> [What you are asked to do] A line qualifies if it holds the string "Remember". Copy every qualifying line from the records.

(Stored data entries)
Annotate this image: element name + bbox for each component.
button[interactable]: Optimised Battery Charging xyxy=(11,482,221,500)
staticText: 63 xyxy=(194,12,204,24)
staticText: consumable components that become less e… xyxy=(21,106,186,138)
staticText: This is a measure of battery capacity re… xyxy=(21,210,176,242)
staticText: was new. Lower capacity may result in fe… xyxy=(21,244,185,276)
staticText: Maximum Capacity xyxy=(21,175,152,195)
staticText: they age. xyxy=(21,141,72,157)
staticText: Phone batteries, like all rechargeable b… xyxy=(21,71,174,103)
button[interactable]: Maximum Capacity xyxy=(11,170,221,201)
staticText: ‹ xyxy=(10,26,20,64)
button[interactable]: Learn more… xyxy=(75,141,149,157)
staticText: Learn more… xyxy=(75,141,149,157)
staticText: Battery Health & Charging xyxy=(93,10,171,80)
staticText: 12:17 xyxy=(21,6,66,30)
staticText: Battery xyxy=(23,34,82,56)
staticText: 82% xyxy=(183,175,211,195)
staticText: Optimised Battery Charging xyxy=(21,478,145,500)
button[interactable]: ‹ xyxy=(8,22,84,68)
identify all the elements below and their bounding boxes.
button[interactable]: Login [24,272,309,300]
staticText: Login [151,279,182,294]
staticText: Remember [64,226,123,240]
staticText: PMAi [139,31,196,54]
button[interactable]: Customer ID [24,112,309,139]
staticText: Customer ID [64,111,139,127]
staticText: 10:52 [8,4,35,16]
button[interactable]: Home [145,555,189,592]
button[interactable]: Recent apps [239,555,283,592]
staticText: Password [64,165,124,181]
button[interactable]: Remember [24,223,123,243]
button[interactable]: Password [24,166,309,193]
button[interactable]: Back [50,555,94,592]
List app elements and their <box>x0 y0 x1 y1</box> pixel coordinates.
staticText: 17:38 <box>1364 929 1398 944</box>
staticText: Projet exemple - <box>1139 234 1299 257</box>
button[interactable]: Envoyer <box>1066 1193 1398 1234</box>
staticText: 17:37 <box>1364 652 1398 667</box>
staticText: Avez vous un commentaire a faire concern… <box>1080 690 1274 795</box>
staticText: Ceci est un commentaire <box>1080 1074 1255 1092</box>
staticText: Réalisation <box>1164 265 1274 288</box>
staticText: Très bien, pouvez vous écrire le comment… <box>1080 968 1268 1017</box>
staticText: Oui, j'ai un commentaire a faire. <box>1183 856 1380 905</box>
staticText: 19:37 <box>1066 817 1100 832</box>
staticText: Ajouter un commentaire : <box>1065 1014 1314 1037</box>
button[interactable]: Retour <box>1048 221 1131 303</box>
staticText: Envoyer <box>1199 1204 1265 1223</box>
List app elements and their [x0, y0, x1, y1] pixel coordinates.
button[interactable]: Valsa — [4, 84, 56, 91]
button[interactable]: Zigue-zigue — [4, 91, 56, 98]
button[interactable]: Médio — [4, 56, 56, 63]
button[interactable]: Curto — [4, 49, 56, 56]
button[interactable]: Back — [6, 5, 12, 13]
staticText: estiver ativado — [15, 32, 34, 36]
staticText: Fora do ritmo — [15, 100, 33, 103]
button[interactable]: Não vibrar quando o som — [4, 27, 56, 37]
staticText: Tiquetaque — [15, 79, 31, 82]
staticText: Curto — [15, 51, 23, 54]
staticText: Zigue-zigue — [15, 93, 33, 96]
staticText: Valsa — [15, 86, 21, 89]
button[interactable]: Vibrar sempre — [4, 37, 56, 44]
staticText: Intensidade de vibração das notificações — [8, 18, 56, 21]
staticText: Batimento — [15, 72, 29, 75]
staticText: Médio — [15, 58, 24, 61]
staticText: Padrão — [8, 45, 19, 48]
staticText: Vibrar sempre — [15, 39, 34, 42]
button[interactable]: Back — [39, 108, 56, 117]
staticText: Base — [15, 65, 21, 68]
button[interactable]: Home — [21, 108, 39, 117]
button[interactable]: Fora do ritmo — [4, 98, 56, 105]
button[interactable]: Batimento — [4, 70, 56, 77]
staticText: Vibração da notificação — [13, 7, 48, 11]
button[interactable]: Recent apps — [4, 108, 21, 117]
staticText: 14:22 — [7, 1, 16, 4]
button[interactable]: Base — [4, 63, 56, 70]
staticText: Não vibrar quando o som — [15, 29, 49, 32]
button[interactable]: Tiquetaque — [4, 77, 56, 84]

> [Response below]
staticText: Remember [64,226,123,240]
button[interactable]: Remember [24,223,123,243]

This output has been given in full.